How to Avoid Burnout When Pursuing Your Passion Project

out of focus picture of woman working at desk

I like to think of passion projects like a steamy love affair. Personally, I’ve only seen these love triangles on TV, but as a writer, I’m known to use my imagination. I have had, however, plenty of projects outside of my “regular” job that have kept me up at night.

Maybe you’re working on something like this right now. Whether it’s a clothing line, your personal brand or an app—you know as well as I do: passion projects can be next-level exhausting sometimes.
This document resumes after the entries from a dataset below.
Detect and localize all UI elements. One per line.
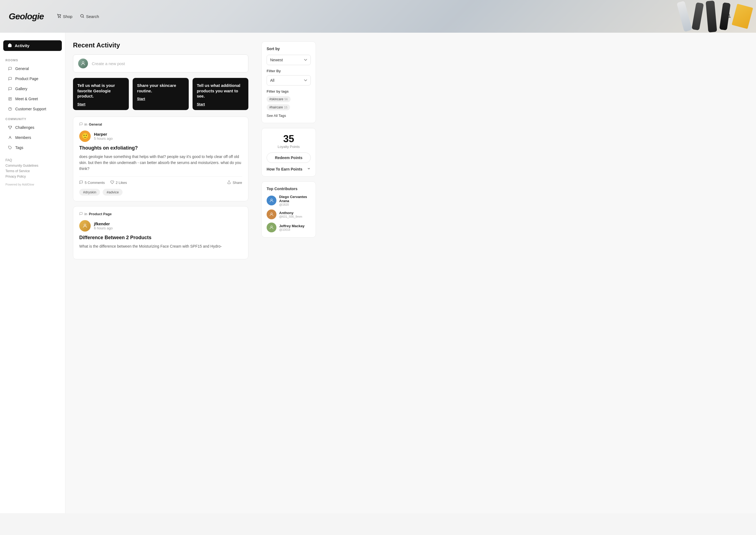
contributor-name-1[interactable]: Anthony	[279, 211, 302, 215]
prompt-cards: Tell us what is your favorite Geologie p…	[73, 78, 248, 110]
post-card-1: in Product Page jfkender 6 hours ago Dif…	[73, 206, 248, 259]
prompt-card-0: Tell us what is your favorite Geologie p…	[73, 78, 129, 110]
tag-advice[interactable]: #advice	[103, 189, 122, 196]
svg-point-9	[9, 107, 12, 111]
post-author-name-1[interactable]: jfkender	[94, 221, 113, 226]
post-card-0: in General 🙂 Harper 5 hours ago Thoughts…	[73, 117, 248, 201]
post-title-0[interactable]: Thoughts on exfoliating?	[79, 145, 242, 151]
filter-select[interactable]: All Posts Questions Reviews	[267, 75, 311, 86]
comments-action-0[interactable]: 5 Comments	[79, 180, 105, 185]
cart-icon	[57, 14, 61, 19]
post-room-label-0: in General	[79, 122, 242, 127]
main-nav: Shop Search	[57, 14, 99, 19]
sidebar: Activity ROOMS General Product Page	[0, 33, 66, 513]
powered-by: Powered by AddGlow	[0, 181, 65, 188]
prompt-card-1: Share your skincare routine. Start	[133, 78, 188, 110]
svg-point-0	[58, 17, 59, 18]
top-contributors-widget: Top Contributors Diego Cervantes Arana @…	[261, 182, 316, 238]
contributor-name-0[interactable]: Diego Cervantes Arana	[279, 195, 311, 203]
svg-point-16	[271, 199, 272, 201]
contributor-avatar-0	[267, 196, 276, 205]
contributor-row-2: Jeffrey Mackay @1001li	[267, 223, 311, 232]
how-to-earn[interactable]: How To Earn Points	[267, 167, 311, 171]
contributor-avatar-1	[267, 210, 276, 219]
contributor-handle-1: @631_556_9mm	[279, 215, 302, 218]
contributors-list: Diego Cervantes Arana @1820 Anthony @631…	[267, 195, 311, 232]
tag-filter-skincare[interactable]: #skincare 56	[267, 96, 291, 102]
svg-point-18	[271, 226, 272, 227]
sidebar-item-challenges[interactable]: Challenges	[2, 123, 63, 132]
comment-icon-0	[79, 122, 83, 127]
sidebar-item-general[interactable]: General	[2, 64, 63, 73]
contributor-avatar-2	[267, 223, 276, 232]
contributor-name-2[interactable]: Jeffrey Mackay	[279, 224, 305, 228]
sidebar-item-tags[interactable]: Tags	[2, 143, 63, 153]
sidebar-item-activity[interactable]: Activity	[3, 40, 62, 51]
comments-icon-0	[79, 180, 83, 185]
sort-title: Sort by	[267, 46, 311, 51]
page-layout: Activity ROOMS General Product Page	[0, 33, 756, 513]
help-icon	[8, 106, 13, 111]
redeem-points-button[interactable]: Redeem Points	[267, 153, 311, 163]
post-body-1: What is the difference between the Moist…	[79, 243, 242, 249]
svg-point-1	[60, 17, 61, 18]
filter-label: Filter By	[267, 69, 311, 73]
sidebar-item-gallery[interactable]: Gallery	[2, 84, 63, 94]
page-title: Recent Activity	[73, 42, 248, 49]
svg-point-15	[84, 224, 86, 226]
create-post-bar[interactable]: Create a new post	[73, 54, 248, 72]
main-content: Recent Activity Create a new post Tell u…	[66, 33, 256, 513]
faq-link[interactable]: FAQ	[6, 158, 60, 162]
chat-icon-3	[8, 86, 13, 91]
post-actions-0: 5 Comments 2 Likes	[79, 176, 242, 185]
chat-lines-icon	[8, 97, 13, 101]
post-author-row-1: jfkender 6 hours ago	[79, 220, 242, 232]
svg-point-13	[82, 62, 84, 64]
rooms-section-label: ROOMS	[0, 55, 65, 64]
chat-icon-2	[8, 76, 13, 81]
community-guidelines-link[interactable]: Community Guidelines	[6, 164, 60, 168]
loyalty-widget: 35 Loyalty Points Redeem Points How To E…	[261, 128, 316, 177]
chat-icon	[8, 66, 13, 71]
hero-products	[189, 0, 756, 33]
sort-select[interactable]: Newest Oldest Most Popular	[267, 55, 311, 65]
post-room-label-1: in Product Page	[79, 212, 242, 216]
prompt-card-text-2: Tell us what additional products you wan…	[197, 83, 244, 99]
post-author-name-0[interactable]: Harper	[94, 132, 113, 136]
community-section-label: COMMUNITY	[0, 114, 65, 122]
tag-dryskin[interactable]: #dryskin	[79, 189, 100, 196]
sidebar-item-members[interactable]: Members	[2, 133, 63, 142]
share-action-0[interactable]: Share	[227, 180, 242, 185]
see-all-tags-link[interactable]: See All Tags	[267, 114, 286, 118]
create-post-placeholder: Create a new post	[92, 61, 243, 66]
post-title-1[interactable]: Difference Between 2 Products	[79, 235, 242, 240]
post-author-row-0: 🙂 Harper 5 hours ago	[79, 130, 242, 142]
search-link[interactable]: Search	[80, 14, 99, 19]
svg-line-3	[83, 16, 84, 18]
prompt-card-text-1: Share your skincare routine.	[137, 83, 184, 94]
prompt-card-start-1[interactable]: Start	[137, 97, 184, 101]
contributor-row-0: Diego Cervantes Arana @1820	[267, 195, 311, 206]
shop-link[interactable]: Shop	[57, 14, 72, 19]
contributor-handle-2: @1001li	[279, 228, 305, 231]
chevron-down-icon	[307, 167, 311, 171]
logo[interactable]: Geologie	[9, 12, 44, 21]
privacy-link[interactable]: Privacy Policy	[6, 175, 60, 179]
tag-filter-row: #skincare 56 #haircare 15	[267, 96, 311, 110]
prompt-card-text-0: Tell us what is your favorite Geologie p…	[77, 83, 124, 99]
sidebar-item-product-page[interactable]: Product Page	[2, 74, 63, 84]
sidebar-item-customer-support[interactable]: Customer Support	[2, 104, 63, 114]
prompt-card-start-0[interactable]: Start	[77, 102, 124, 106]
home-icon	[8, 43, 12, 48]
hero-banner: Geologie Shop	[0, 0, 756, 33]
tag-filter-haircare[interactable]: #haircare 15	[267, 104, 290, 110]
likes-action-0[interactable]: 2 Likes	[110, 180, 127, 185]
prompt-card-start-2[interactable]: Start	[197, 102, 244, 106]
loyalty-points-label: Loyalty Points	[267, 145, 311, 149]
sidebar-item-meet-greet[interactable]: Meet & Greet	[2, 94, 63, 104]
comment-icon-1	[79, 212, 83, 216]
svg-point-11	[10, 136, 11, 138]
terms-link[interactable]: Terms of Service	[6, 169, 60, 173]
post-author-avatar-1	[79, 220, 91, 232]
contributor-handle-0: @1820	[279, 203, 311, 206]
After all, there’s only so much space in our brains, so often we feel like we’re cheating on our day jobs when we’re daydreaming about making our first big paycheck from our side hustles.

At first, passion projects—much like my imagined love affairs—are fiery and exciting. In fact, you can’t keep your hands off the new idea. You’ll squeeze a few minutes of writing your new novel at a stoplight, ask everyone you know for research feedback—and you feel more alive than ever before. Then, slowly, the realness of the project sets in, and the passion you felt now feels like fading gaps of progress.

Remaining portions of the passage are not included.